• What you have to do
Take the material below and reproduce, word for word, only the lines from the line with "Home (35, 171)" through the line with "SITEMAP (658, 18)".

• Data section
☆ ☆ ☆ ☆
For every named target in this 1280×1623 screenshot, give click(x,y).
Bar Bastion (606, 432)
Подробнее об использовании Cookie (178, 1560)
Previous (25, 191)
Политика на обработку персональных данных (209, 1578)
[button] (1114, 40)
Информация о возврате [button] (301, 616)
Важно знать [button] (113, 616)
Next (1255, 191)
☆ ☆ ☆ ☆
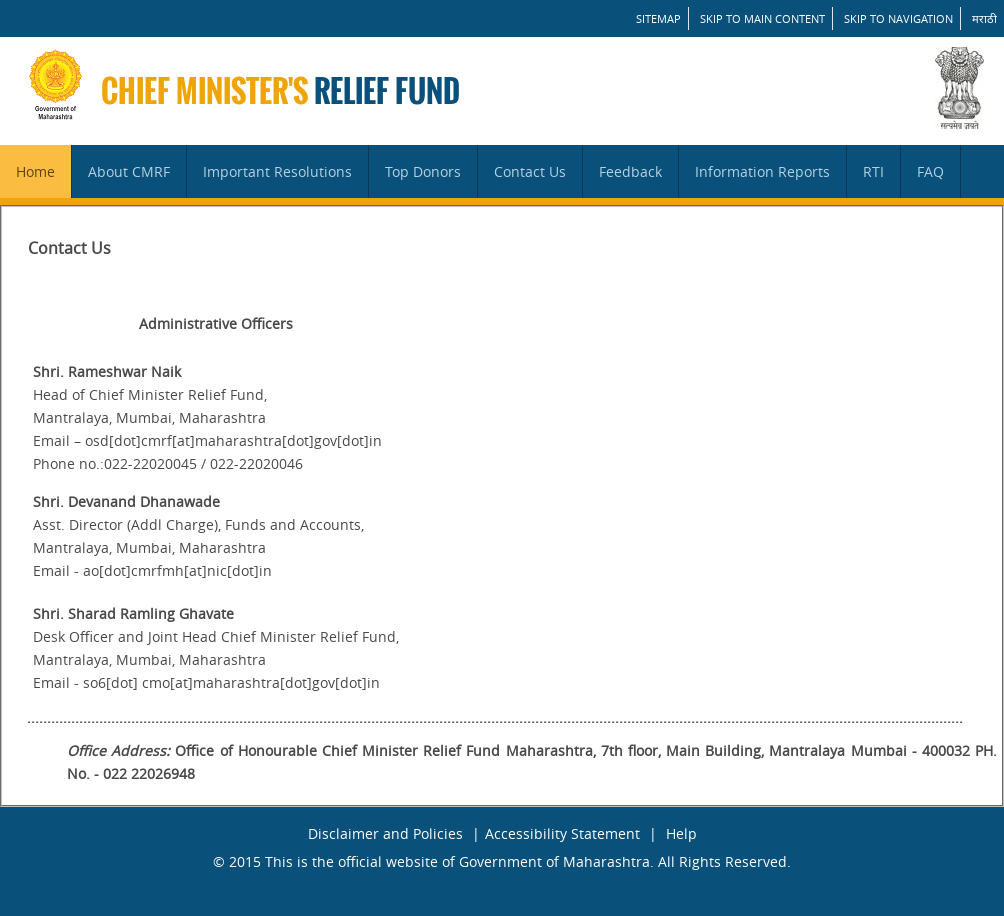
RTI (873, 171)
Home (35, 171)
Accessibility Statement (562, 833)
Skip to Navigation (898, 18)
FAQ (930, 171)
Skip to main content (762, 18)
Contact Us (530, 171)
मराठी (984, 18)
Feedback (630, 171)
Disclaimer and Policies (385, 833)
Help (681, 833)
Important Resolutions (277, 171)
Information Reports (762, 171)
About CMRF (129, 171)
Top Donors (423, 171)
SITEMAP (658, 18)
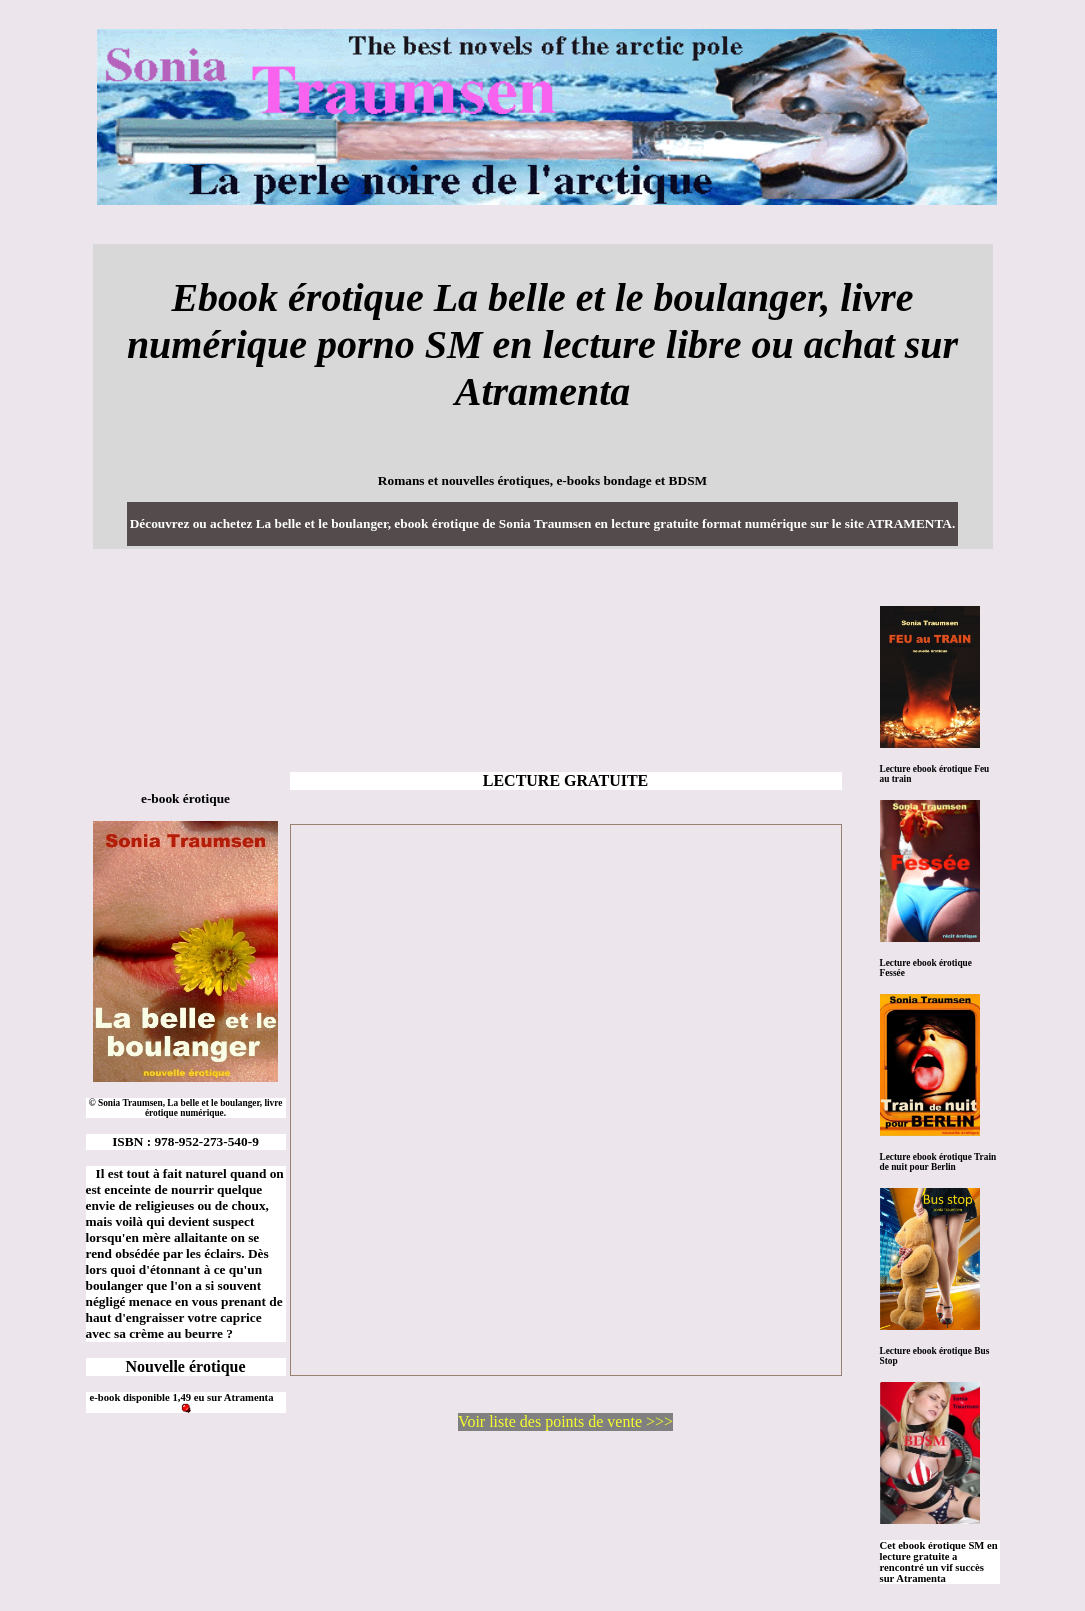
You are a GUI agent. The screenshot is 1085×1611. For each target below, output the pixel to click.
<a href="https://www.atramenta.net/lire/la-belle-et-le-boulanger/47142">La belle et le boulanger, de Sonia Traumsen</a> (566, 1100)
☆ ☆ ☆ ☆
• Answer to this exercise
Home (35, 171)
Accessibility Statement (562, 833)
Skip to Navigation (898, 18)
FAQ (930, 171)
Skip to main content (762, 18)
Contact Us (530, 171)
मराठी (984, 18)
Feedback (630, 171)
Disclaimer and Policies (385, 833)
Help (681, 833)
Important Resolutions (277, 171)
Information Reports (762, 171)
About CMRF (129, 171)
Top Donors (423, 171)
SITEMAP (658, 18)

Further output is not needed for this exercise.